START Supplied entries
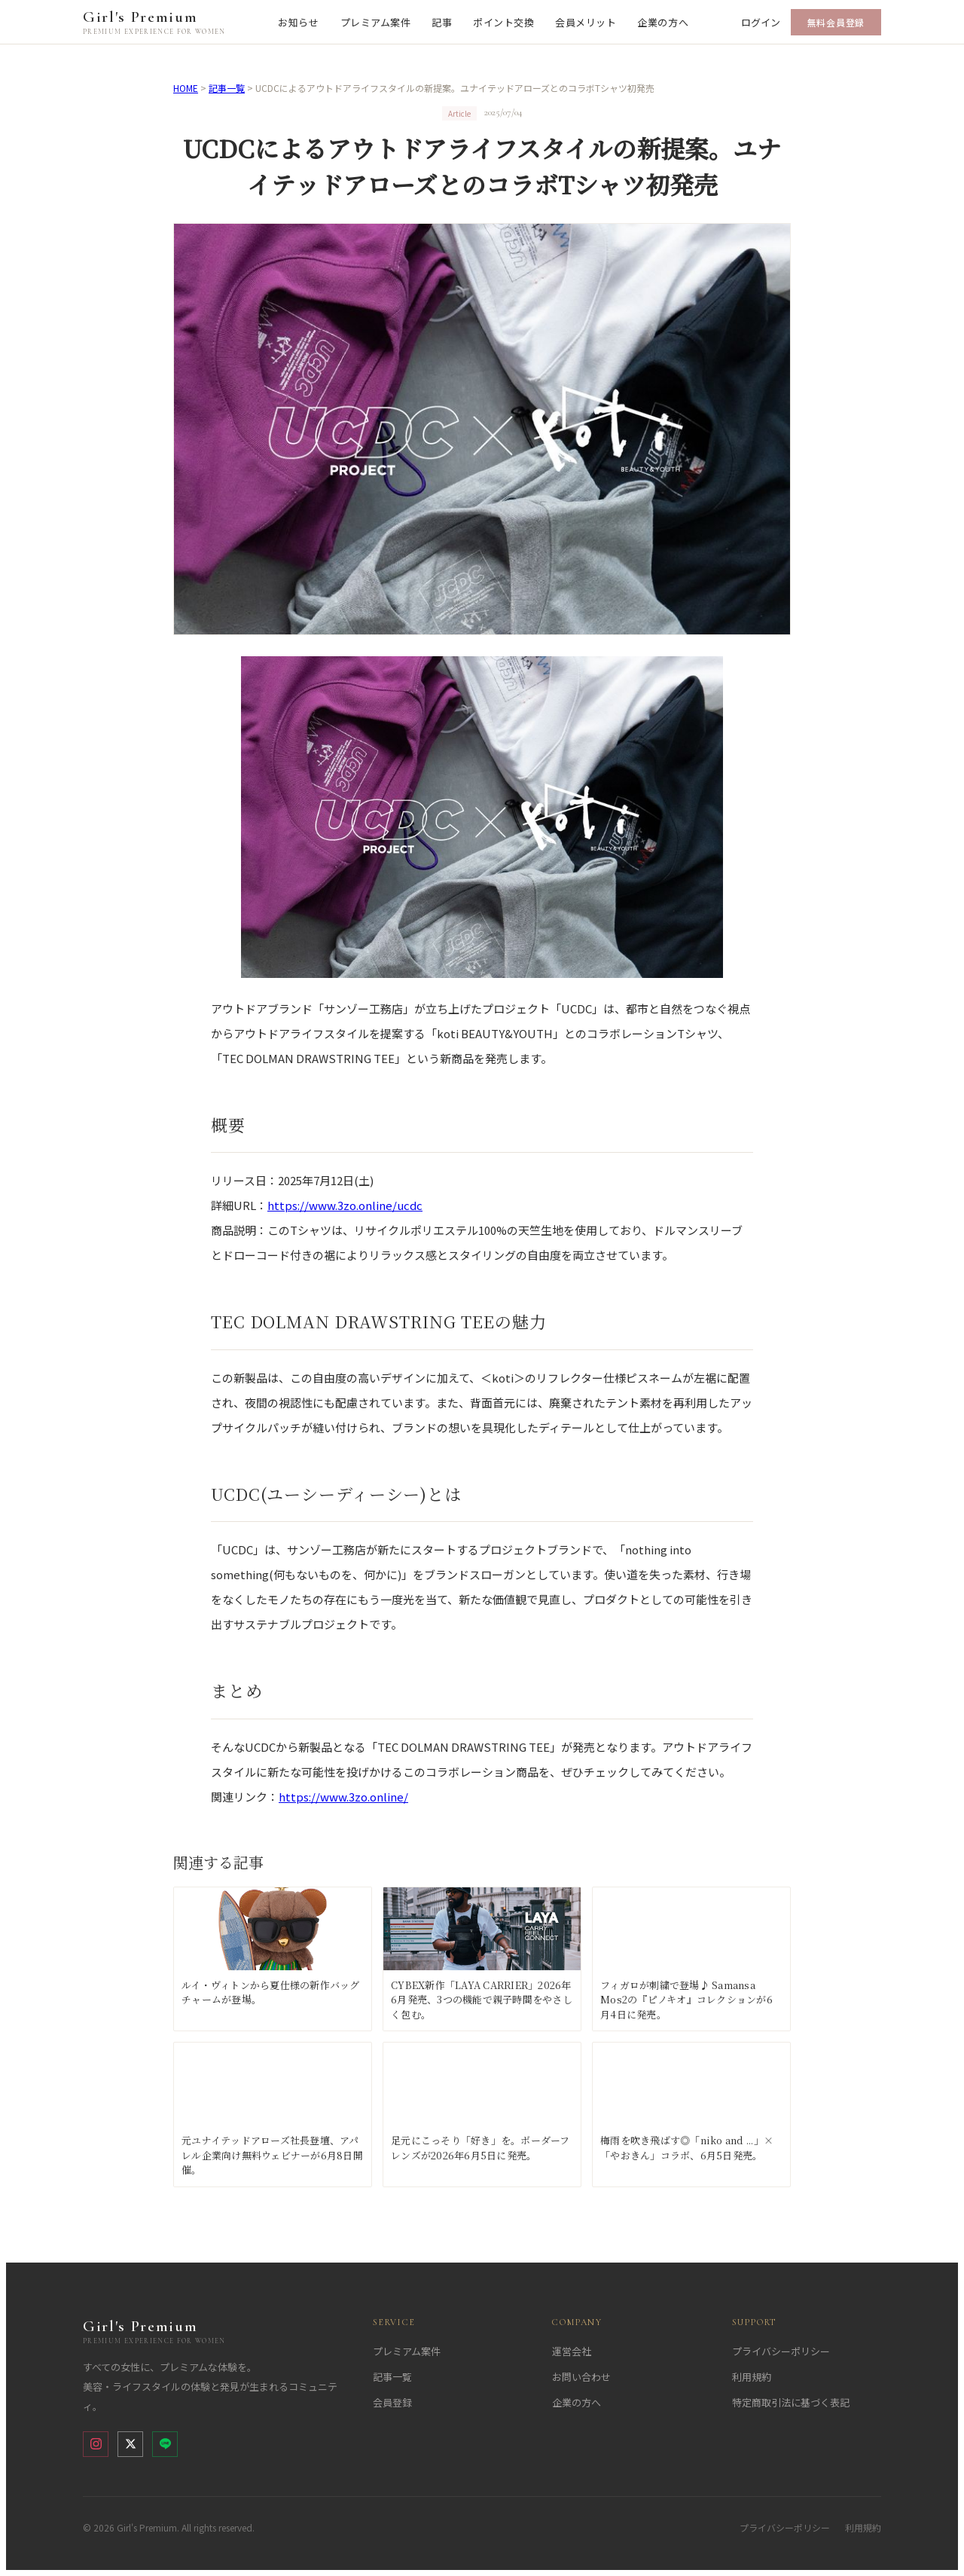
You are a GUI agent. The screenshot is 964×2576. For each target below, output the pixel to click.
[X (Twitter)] (130, 2444)
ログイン (760, 22)
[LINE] (165, 2444)
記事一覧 (227, 87)
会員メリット (585, 22)
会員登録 (392, 2402)
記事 (442, 22)
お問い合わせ (581, 2377)
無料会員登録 (836, 22)
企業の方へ (662, 22)
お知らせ (298, 22)
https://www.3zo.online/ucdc (345, 1205)
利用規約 (751, 2377)
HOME (185, 87)
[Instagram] (95, 2444)
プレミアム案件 (375, 22)
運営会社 (571, 2351)
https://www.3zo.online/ (343, 1796)
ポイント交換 (503, 22)
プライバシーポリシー (781, 2351)
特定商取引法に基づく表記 (791, 2402)
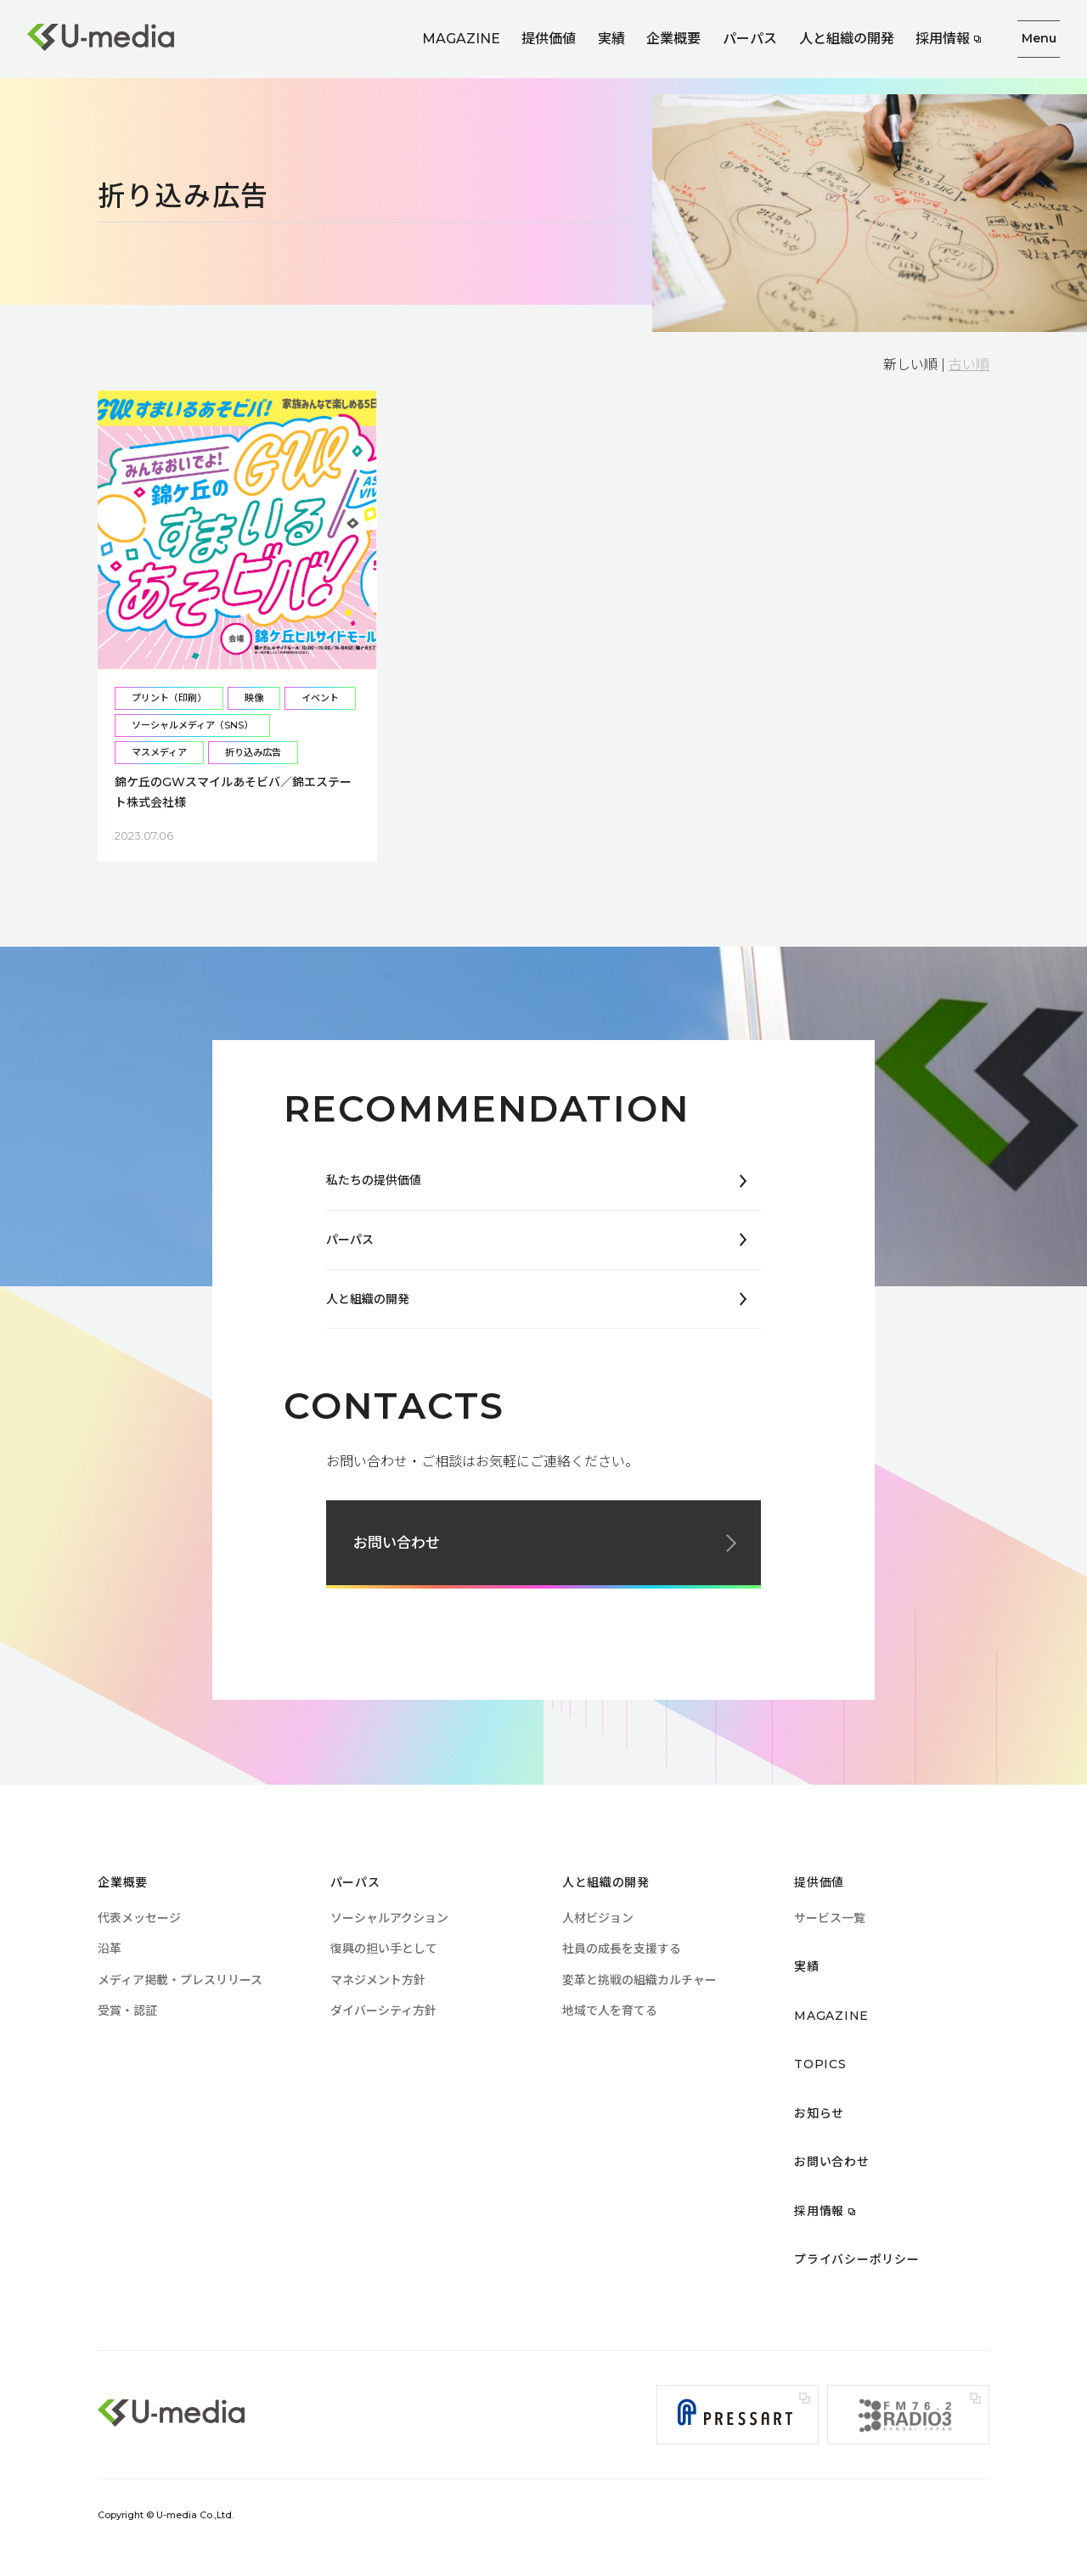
END Supplied entries
Problem – Beginning with the line that contains "会員メリット (585, 22)", write out every line through the last one in the records, exactly and without pictures.

Problem solution –
会員メリット (585, 22)
会員登録 (392, 2402)
記事 (442, 22)
お問い合わせ (581, 2377)
無料会員登録 (836, 22)
企業の方へ (662, 22)
お知らせ (298, 22)
https://www.3zo.online/ucdc (345, 1205)
利用規約 (751, 2377)
HOME (185, 87)
[Instagram] (95, 2444)
プレミアム案件 (375, 22)
運営会社 (571, 2351)
https://www.3zo.online/ (343, 1796)
ポイント交換 (503, 22)
プライバシーポリシー (781, 2351)
特定商取引法に基づく表記 (791, 2402)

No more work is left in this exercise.